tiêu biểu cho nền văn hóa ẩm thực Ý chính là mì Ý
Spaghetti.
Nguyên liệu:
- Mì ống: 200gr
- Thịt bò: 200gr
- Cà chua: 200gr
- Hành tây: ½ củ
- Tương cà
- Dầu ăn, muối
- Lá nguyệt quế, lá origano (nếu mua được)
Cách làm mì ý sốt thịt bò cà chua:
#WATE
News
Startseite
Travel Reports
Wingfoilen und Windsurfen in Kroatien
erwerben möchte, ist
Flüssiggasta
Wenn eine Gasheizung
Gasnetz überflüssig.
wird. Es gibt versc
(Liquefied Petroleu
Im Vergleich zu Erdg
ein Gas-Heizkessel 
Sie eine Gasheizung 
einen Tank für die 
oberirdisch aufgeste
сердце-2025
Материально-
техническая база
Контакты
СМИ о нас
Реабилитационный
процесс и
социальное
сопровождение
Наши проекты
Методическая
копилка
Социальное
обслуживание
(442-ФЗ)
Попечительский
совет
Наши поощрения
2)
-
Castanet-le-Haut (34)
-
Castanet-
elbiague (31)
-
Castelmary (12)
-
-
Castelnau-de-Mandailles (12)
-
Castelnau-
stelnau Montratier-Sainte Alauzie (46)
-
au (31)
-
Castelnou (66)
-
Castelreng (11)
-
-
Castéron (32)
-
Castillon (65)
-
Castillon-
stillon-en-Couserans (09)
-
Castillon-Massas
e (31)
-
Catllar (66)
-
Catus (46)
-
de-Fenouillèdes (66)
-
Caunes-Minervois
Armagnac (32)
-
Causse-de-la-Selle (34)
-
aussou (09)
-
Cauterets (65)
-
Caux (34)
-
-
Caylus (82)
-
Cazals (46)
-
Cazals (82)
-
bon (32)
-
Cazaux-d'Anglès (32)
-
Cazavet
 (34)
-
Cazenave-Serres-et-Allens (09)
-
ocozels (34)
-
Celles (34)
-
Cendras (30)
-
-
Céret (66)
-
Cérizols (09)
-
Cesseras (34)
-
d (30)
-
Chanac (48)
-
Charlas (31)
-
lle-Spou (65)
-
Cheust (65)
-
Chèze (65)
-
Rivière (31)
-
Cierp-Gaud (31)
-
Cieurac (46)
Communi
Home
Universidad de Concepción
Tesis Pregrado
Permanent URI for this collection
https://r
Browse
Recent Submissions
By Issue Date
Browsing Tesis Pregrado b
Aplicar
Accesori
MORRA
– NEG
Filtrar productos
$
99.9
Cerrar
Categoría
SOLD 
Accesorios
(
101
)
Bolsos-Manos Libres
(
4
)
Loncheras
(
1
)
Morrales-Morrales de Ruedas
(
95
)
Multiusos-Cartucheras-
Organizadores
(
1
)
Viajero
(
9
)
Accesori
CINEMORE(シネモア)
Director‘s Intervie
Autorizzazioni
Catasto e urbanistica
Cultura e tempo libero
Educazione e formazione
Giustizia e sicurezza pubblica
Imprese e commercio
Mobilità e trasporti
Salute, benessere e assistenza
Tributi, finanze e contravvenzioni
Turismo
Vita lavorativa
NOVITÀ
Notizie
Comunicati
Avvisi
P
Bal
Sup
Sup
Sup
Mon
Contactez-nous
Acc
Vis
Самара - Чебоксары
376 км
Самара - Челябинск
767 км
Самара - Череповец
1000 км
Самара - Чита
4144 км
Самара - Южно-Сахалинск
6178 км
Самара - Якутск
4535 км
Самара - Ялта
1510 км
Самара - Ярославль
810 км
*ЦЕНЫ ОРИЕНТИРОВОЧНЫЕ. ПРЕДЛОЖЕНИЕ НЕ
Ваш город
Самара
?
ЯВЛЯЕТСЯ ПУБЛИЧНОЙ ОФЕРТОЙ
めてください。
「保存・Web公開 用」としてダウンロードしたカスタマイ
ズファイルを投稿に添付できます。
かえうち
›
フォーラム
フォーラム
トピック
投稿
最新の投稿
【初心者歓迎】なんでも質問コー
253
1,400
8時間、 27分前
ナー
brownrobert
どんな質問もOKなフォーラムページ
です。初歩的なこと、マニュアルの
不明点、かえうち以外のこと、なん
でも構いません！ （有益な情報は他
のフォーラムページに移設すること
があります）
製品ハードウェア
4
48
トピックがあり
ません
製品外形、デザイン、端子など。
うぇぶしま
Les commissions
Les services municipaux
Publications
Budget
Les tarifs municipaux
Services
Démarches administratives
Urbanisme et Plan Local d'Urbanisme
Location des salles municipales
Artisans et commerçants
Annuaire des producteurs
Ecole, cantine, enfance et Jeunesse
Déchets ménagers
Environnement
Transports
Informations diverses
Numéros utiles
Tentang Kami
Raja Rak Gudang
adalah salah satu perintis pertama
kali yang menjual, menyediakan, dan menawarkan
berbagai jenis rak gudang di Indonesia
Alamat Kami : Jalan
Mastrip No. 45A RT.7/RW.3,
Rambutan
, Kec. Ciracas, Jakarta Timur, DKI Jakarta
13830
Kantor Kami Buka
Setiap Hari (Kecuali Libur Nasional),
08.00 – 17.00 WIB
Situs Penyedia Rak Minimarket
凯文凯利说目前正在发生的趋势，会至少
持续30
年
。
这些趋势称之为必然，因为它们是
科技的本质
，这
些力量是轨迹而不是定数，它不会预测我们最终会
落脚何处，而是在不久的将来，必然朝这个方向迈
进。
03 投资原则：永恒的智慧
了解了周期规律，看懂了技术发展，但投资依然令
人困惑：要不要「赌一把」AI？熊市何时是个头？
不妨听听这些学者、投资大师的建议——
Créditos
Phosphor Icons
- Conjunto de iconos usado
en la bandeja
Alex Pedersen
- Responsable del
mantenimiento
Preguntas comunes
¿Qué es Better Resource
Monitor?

################

• _Directions for this task_
Begin at the line that has "Rivière (31)" in the entries above; stop after the line that has "Kantor Kami Buka". Transcribe exactly those lines and no others.

• _Solution for this problem_
Rivière (31)
-
Cierp-Gaud (31)
-
Cieurac (46)
Communi
Home
Universidad de Concepción
Tesis Pregrado
Permanent URI for this collection
https://r
Browse
Recent Submissions
By Issue Date
Browsing Tesis Pregrado b
Aplicar
Accesori
MORRA
– NEG
Filtrar productos
$
99.9
Cerrar
Categoría
SOLD 
Accesorios
(
101
)
Bolsos-Manos Libres
(
4
)
Loncheras
(
1
)
Morrales-Morrales de Ruedas
(
95
)
Multiusos-Cartucheras-
Organizadores
(
1
)
Viajero
(
9
)
Accesori
CINEMORE(シネモア)
Director‘s Intervie
Autorizzazioni
Catasto e urbanistica
Cultura e tempo libero
Educazione e formazione
Giustizia e sicurezza pubblica
Imprese e commercio
Mobilità e trasporti
Salute, benessere e assistenza
Tributi, finanze e contravvenzioni
Turismo
Vita lavorativa
NOVITÀ
Notizie
Comunicati
Avvisi
P
Bal
Sup
Sup
Sup
Mon
Contactez-nous
Acc
Vis
Самара - Чебоксары
376 км
Самара - Челябинск
767 км
Самара - Череповец
1000 км
Самара - Чита
4144 км
Самара - Южно-Сахалинск
6178 км
Самара - Якутск
4535 км
Самара - Ялта
1510 км
Самара - Ярославль
810 км
*ЦЕНЫ ОРИЕНТИРОВОЧНЫЕ. ПРЕДЛОЖЕНИЕ НЕ
Ваш город
Самара
?
ЯВЛЯЕТСЯ ПУБЛИЧНОЙ ОФЕРТОЙ
めてください。
「保存・Web公開 用」としてダウンロードしたカスタマイ
ズファイルを投稿に添付できます。
かえうち
›
フォーラム
フォーラム
トピック
投稿
最新の投稿
【初心者歓迎】なんでも質問コー
253
1,400
8時間、 27分前
ナー
brownrobert
どんな質問もOKなフォーラムページ
です。初歩的なこと、マニュアルの
不明点、かえうち以外のこと、なん
でも構いません！ （有益な情報は他
のフォーラムページに移設すること
があります）
製品ハードウェア
4
48
トピックがあり
ません
製品外形、デザイン、端子など。
うぇぶしま
Les commissions
Les services municipaux
Publications
Budget
Les tarifs municipaux
Services
Démarches administratives
Urbanisme et Plan Local d'Urbanisme
Location des salles municipales
Artisans et commerçants
Annuaire des producteurs
Ecole, cantine, enfance et Jeunesse
Déchets ménagers
Environnement
Transports
Informations diverses
Numéros utiles
Tentang Kami
Raja Rak Gudang
adalah salah satu perintis pertama
kali yang menjual, menyediakan, dan menawarkan
berbagai jenis rak gudang di Indonesia
Alamat Kami : Jalan
Mastrip No. 45A RT.7/RW.3,
Rambutan
, Kec. Ciracas, Jakarta Timur, DKI Jakarta
13830
Kantor Kami Buka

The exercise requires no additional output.